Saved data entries
* * * * * * * * *

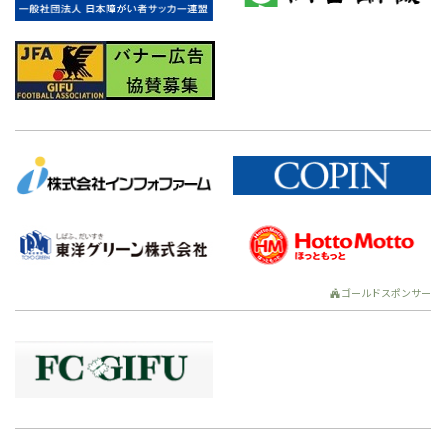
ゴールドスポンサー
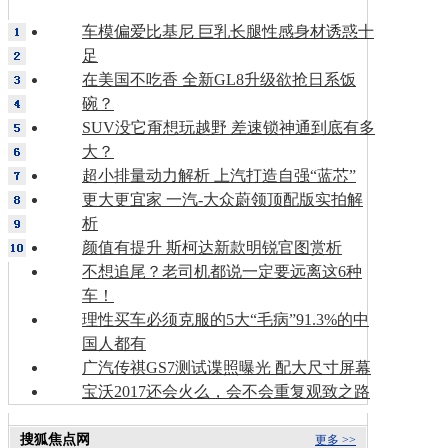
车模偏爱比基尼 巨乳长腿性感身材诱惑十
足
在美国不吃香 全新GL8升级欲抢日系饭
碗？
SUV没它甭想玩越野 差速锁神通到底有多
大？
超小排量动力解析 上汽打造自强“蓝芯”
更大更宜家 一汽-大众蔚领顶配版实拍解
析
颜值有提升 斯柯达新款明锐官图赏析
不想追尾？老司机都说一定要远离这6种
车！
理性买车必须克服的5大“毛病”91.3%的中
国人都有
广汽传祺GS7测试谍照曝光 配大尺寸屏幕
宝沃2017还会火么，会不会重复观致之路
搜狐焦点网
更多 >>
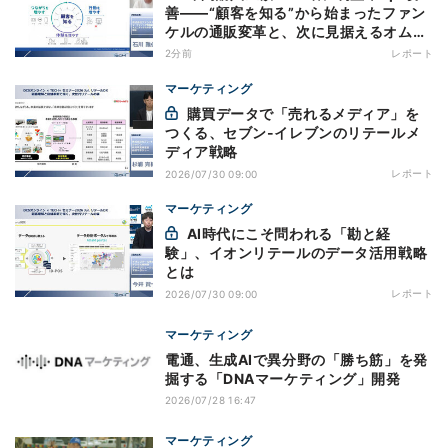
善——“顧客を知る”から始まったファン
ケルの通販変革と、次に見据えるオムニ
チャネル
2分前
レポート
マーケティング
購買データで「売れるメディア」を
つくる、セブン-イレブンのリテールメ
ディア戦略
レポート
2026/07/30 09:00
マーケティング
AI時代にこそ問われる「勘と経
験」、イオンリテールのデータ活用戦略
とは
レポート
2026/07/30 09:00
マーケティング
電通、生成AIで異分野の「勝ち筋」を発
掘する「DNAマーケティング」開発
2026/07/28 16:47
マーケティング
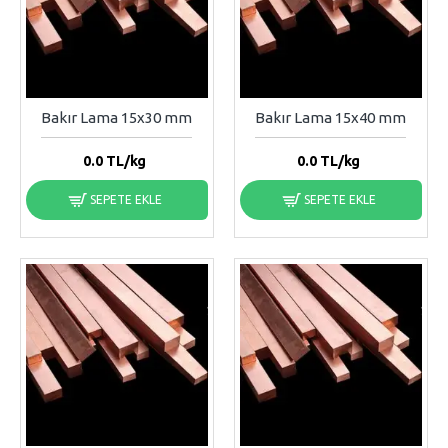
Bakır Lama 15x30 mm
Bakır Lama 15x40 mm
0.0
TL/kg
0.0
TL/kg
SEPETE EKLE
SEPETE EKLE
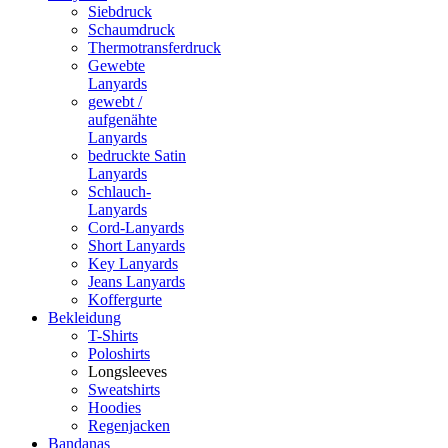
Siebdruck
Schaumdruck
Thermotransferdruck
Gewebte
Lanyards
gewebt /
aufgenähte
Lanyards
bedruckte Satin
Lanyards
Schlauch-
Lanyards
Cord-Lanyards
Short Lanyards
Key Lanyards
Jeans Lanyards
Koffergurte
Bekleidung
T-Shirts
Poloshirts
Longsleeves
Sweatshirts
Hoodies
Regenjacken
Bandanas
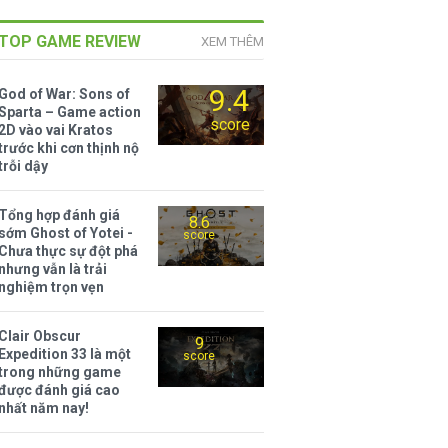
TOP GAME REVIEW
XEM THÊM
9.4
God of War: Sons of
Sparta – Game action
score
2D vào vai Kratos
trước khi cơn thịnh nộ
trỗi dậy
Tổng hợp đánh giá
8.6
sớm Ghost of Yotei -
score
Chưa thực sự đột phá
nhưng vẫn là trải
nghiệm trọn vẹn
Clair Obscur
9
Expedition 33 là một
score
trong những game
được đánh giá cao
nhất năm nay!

* * * * * * * * *

ACTION ITEM:
The task requires that every line above be transcribed exactly, without the images.

YOUR SOLUTION:
ゴールドスポンサー
车模偏爱比基尼 巨乳长腿性感身材诱惑十
足
在美国不吃香 全新GL8升级欲抢日系饭
碗？
SUV没它甭想玩越野 差速锁神通到底有多
大？
超小排量动力解析 上汽打造自强“蓝芯”
更大更宜家 一汽-大众蔚领顶配版实拍解
析
颜值有提升 斯柯达新款明锐官图赏析
不想追尾？老司机都说一定要远离这6种
车！
理性买车必须克服的5大“毛病”91.3%的中
国人都有
广汽传祺GS7测试谍照曝光 配大尺寸屏幕
宝沃2017还会火么，会不会重复观致之路
搜狐焦点网
更多 >>
善——“顧客を知る”から始まったファン
ケルの通販変革と、次に見据えるオムニ
チャネル
2分前
レポート
マーケティング
購買データで「売れるメディア」を
つくる、セブン-イレブンのリテールメ
ディア戦略
レポート
2026/07/30 09:00
マーケティング
AI時代にこそ問われる「勘と経
験」、イオンリテールのデータ活用戦略
とは
レポート
2026/07/30 09:00
マーケティング
電通、生成AIで異分野の「勝ち筋」を発
掘する「DNAマーケティング」開発
2026/07/28 16:47
マーケティング
Bakır Lama 15x30 mm
Bakır Lama 15x40 mm
0.0
TL/kg
0.0
TL/kg
SEPETE EKLE
SEPETE EKLE
Siebdruck
Schaumdruck
Thermotransferdruck
Gewebte
Lanyards
gewebt /
aufgenähte
Lanyards
bedruckte Satin
Lanyards
Schlauch-
Lanyards
Cord-Lanyards
Short Lanyards
Key Lanyards
Jeans Lanyards
Koffergurte
Bekleidung
T-Shirts
Poloshirts
Longsleeves
Sweatshirts
Hoodies
Regenjacken
Bandanas
TOP GAME REVIEW
XEM THÊM
9.4
God of War: Sons of
Sparta – Game action
score
2D vào vai Kratos
trước khi cơn thịnh nộ
trỗi dậy
Tổng hợp đánh giá
8.6
sớm Ghost of Yotei -
score
Chưa thực sự đột phá
nhưng vẫn là trải
nghiệm trọn vẹn
Clair Obscur
9
Expedition 33 là một
score
trong những game
được đánh giá cao
nhất năm nay!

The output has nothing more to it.